*WORK INSTRUCTION*: Set down every record below exactly as it appears, but without the pictures.

= Beginning of Section =

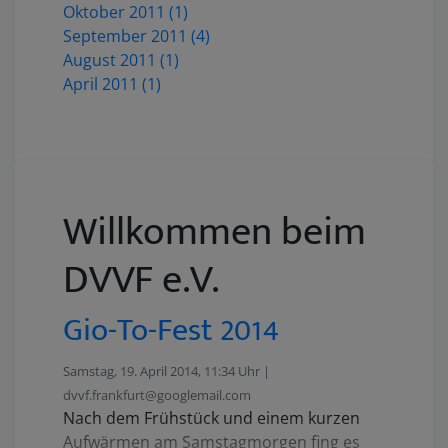
Oktober 2011 (1)
September 2011 (4)
August 2011 (1)
April 2011 (1)
Willkommen beim
DVVF e.V.
Gio-To-Fest 2014
Samstag, 19. April 2014, 11:34 Uhr |
dvvf.frankfurt@googlemail.com
Nach dem Frühstück und einem kurzen
Aufwärmen am Samstagmorgen fing es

= End of Section =

*SOLUTION FOR THIS PROBLEM*:
Oktober 2011 (1)
September 2011 (4)
August 2011 (1)
April 2011 (1)
Willkommen beim
DVVF e.V.
Gio-To-Fest 2014
Samstag, 19. April 2014, 11:34 Uhr |
dvvf.frankfurt@googlemail.com
Nach dem Frühstück und einem kurzen
Aufwärmen am Samstagmorgen fing es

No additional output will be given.